If you are the spouse of or lived in the same house as the decedent, call utility companies, such as gas, telephone, and electric, in order to get the accounts changed over to your name. In most cases, you will need a death certificate and proof of your residence in order to change the account over or to close the account. If the decedent lived alone and owned the home, do not have gas and electric turned off right away. You may need them to maintain the dwelling through probate. Once the will is probated and the residence is sold or rented, you can cancel utilities.

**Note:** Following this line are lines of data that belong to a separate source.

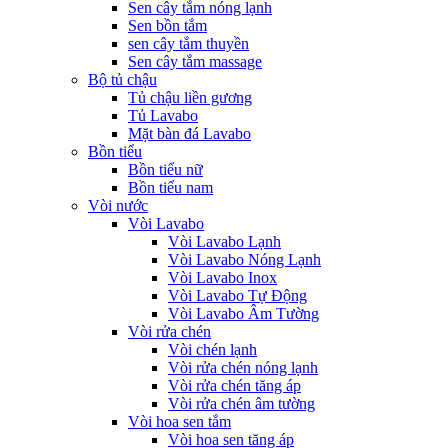
Sen cây tắm nóng lạnh
Sen bồn tắm
sen cây tắm thuyền
Sen cây tắm massage
Bộ tủ chậu
Tủ chậu liền gương
Tủ Lavabo
Mặt bàn đá Lavabo
Bồn tiểu
Bồn tiểu nữ
Bồn tiểu nam
Vòi nước
Vòi Lavabo
Vòi Lavabo Lạnh
Vòi Lavabo Nóng Lạnh
Vòi Lavabo Inox
Vòi Lavabo Tự Động
Vòi Lavabo Âm Tường
Vòi rửa chén
Vòi chén lạnh
Vòi rửa chén nóng lạnh
Vòi rửa chén tăng áp
Vòi rửa chén âm tường
Vòi hoa sen tắm
Vòi hoa sen tăng áp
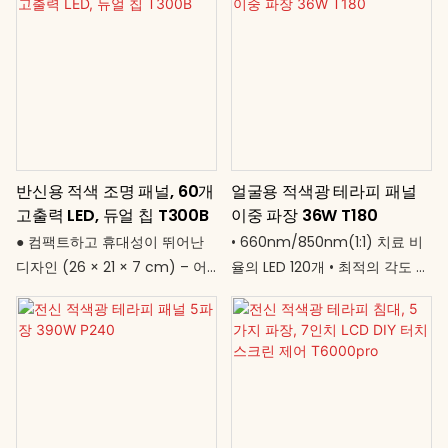
반신용 적색 조명 패널, 60개
얼굴용 적색광 테라피 패널
고출력 LED, 듀얼 칩 T300B
이중 파장 36W T180
● 컴팩트하고 휴대성이 뛰어난
• 660nm/850nm(1:1) 치료 비
디자인 (26 × 21 × 7 cm) – 어
율의 LED 120개 • 최적의 각도 조
디든 간편하게 사용 가능 ● 60개
절을 위한 360° 조절식 스탠드 •
의 고출력 LED,
컴팩트한 30 × 20cm 크기 – 얼
660nm/850nm 듀얼 파장 지
굴 및 부분 관리에 적합 • 36W의
원 ● 책상, 바닥, 거치대 등 다양
효율적인 전력 – 빠르고 부드러
한 위치에 설치 가능 ● 통증, 염
운 시술 • 타이머: 0~30분 – 유연
증 완화 및 피부 재생에 효과적 ●
한 시술 시간 설정 • 전 세계 어디
저소음, 팬리스 설계로 전력 소비
에서나 사용 가능 – 어댑터 없이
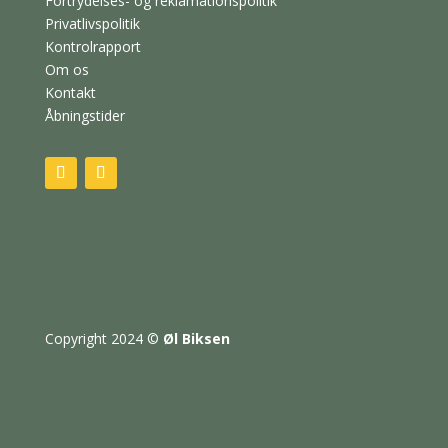
Fortrydelses- og reklamationspolitik
Privatlivspolitik
Kontrolrapport
Om os
Kontakt
Åbningstider
Copyright 2024
©
Øl Biksen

It is important to cancel subscriptions to newspapers and magazines, as well as a gym and other club memberships. Often these subscriptions and memberships automatically withdraw renewal fees from checking accounts, and they will continue to do so until they are told to stop. You may need to monitor the decedent’s accounts for automatic withdrawals to find out what subscriptions and memberships they have. Call immediately to cancel before the account gets charged again.

Board of Elections

When someone dies, their name should be removed from the rolls of eligible voters. In New Jersey, the registrar of vital statistics in each municipality is tasked with sending a list of recent decedents to the county Board of Elections. The names should then be removed. If you are still receiving sample ballots, contact your county board and ask to have the name removed from voter rolls.

Taking these steps will help provide some peace of mind that the decedent’s estate is not being charged for unneeded services, that you’ve minimized the risk for identity theft, and that you’ve identified any potential money owed or payable to the estate.